## [Assigned task]
For each line below that holds the word "шариками", make a copy.

Task data Block Start

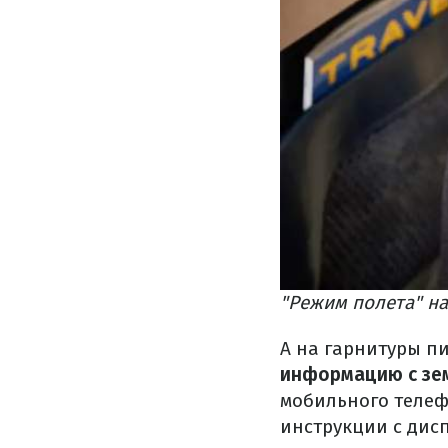
"Режим полета" на
А на гарнитуры п
информацию с зе
мобильного телеф
инструкции с дисп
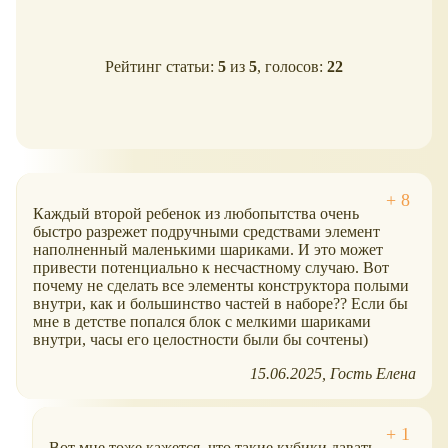
Рейтинг статьи:
5
из
5
, голосов:
22
Каждый второй ребенок из любопытства очень
быстро разрежет подручными средствами элемент
наполненный маленькими шариками. И это может
привести потенциально к несчастному случаю. Вот
почему не сделать все элементы конструктора полыми
внутри, как и большинство частей в наборе?? Если бы
мне в детстве попался блок с мелкими шариками
внутри, часы его целостности были бы сочтены)
15.06.2025
Гость Елена
Вот мне тоже кажется, что такие кубики давать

Task data Block End

## [Final answer]
наполненный маленькими шариками. И это может
мне в детстве попался блок с мелкими шариками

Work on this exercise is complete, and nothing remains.